For this year, my goal was something different:

Port as many solutions as possible to MS-DOS 6.22. They shall be written in C.

This doesn’t mean writing the code on DOS. That’s a bit too much. There were people who went that far – and beyond. Whoa.

– edit 2023-12-28: I just realized that this is precisely the person who I saw last year doing AoC on DOS. That’s the guy who inspired me to do it this year! :-)

Instead, I wrote the solutions on my normal Linux box and then compiled them in a DOS VM on the same box. Once it works, I can take the .EXE file and run it on my “museum PC”, that Pentium 133 with 64 MB of RAM which has been mentioned in this blog a couple of times. Although, to be fair, that is a bit of cheating: This machine came with Windows 95 and it’s already way faster than actual DOS machines. When I got this machine, I installed DOS on a second partition and then Windows 3.1, which ran unbelievably fast at the time. But since I have no older hardware, it’s what I’m going to use. (I sure do regret that we gave away our IBM PS/2 Model 30 some 20 years ago. It probably ended up in the bin.)
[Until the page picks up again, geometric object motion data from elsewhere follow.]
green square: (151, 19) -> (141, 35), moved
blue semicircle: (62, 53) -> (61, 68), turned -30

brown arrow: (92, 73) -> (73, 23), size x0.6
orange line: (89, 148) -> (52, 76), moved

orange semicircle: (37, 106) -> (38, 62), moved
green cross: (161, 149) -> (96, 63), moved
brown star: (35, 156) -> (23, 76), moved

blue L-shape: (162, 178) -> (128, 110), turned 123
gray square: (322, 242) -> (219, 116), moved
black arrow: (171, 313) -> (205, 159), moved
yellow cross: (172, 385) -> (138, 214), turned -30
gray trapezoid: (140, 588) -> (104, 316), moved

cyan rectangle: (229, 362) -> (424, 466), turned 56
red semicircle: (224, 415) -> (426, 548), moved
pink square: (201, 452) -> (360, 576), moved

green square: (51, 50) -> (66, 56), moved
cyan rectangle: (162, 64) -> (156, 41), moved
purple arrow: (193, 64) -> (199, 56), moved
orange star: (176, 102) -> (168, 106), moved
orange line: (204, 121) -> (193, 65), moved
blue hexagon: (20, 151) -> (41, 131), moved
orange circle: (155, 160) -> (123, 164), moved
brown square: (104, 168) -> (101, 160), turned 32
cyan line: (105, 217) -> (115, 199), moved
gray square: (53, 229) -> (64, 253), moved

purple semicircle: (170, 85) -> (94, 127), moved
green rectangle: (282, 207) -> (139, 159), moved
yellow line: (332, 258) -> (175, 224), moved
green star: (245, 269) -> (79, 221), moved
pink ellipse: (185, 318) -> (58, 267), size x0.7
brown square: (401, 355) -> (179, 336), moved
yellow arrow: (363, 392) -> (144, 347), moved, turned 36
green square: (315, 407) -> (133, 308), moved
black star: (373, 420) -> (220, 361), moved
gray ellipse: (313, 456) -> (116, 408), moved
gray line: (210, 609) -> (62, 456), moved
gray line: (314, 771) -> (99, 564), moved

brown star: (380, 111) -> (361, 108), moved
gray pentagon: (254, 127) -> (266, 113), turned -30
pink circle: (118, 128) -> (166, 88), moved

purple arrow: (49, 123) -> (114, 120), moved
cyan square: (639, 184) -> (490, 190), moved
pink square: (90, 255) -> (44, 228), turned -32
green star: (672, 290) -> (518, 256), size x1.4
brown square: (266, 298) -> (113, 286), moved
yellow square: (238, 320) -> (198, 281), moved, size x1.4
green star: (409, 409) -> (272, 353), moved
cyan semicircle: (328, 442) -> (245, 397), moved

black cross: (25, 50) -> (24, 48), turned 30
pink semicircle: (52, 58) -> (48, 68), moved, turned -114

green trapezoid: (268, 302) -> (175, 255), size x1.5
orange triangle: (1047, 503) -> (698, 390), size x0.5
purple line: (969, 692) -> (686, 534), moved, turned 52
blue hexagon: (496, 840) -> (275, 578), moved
My build VM runs MS-DOS 6.22. For other weird reasons of nostalgia, I like running the programs on OS/2 Warp 4, that’s why you’ll see it on the photos and videos. And it’s easier to copy the files that way. The box has an ethernet NIC and networking is available on Windows 3.11 and OS/2, but the process is just a little bit smoother on OS/2. (I’m aware of tools like EtherDFS. I didn’t set that up, yet.)

This additional difficulty is balanced by allowing myself to look for help without feeling guilty. Writing the solutions in C and then getting them to run on DOS is probably hard enough. This event is supposed to be fun and not a guaranteed burnout. :-)

Soundtrack for this year’s AoC was definitely CoLD SToRAGE’s wipE'out" OST. Rest assured, I still have my CD from 1995.

You can have a look at my code from this year, but it’s probably not very interesting – see also the toplevel README on why it’s a bit “empty”. It does contain some notes, though, some of them DOS-specific:

git clone https://uninformativ.de/git/advent-of-code.git
cd advent-of-code/2023

Results

My DOS-ified list of stars this year looks like this (D = runs on DOS, * no DOS but still got a star – day 25 never has a second part):

         1111111111222222
1234567890123456789012345
DDDDDDDDDDDDDDDD*DDDDDDD*  Part 1
DDDDDDDDDDDDDDDD*DDDDDD*   Part 2

So, out of the 49 puzzles, all but 4 run on DOS. Not too bad!

Day 17: A path finding problem and I did not have enough memory. Not even Jukka Jylänki on his C64 managed to solve the puzzle without memory extension.
Part 2 of day 24: This was a bit tricky, because I solved this using Python and Z3. I see no way of porting this to DOS. (Here are some ideas on how to solve it without something like Z3.)
Day 25: I originally solved this by plotting the graph in Graphviz’s neato, which almost immediately revealed the solution. Funny enough, this got me to rank 116, so I almost made it to the global leaderboard after all. Oh, well. Afterwards, I implemented Karger’s algorithm in C – but it’s very inefficient and slow, even on Linux, and runs out of memory on DOS. (I’m lacking some important data structures in my little library. This slows down other days as well.)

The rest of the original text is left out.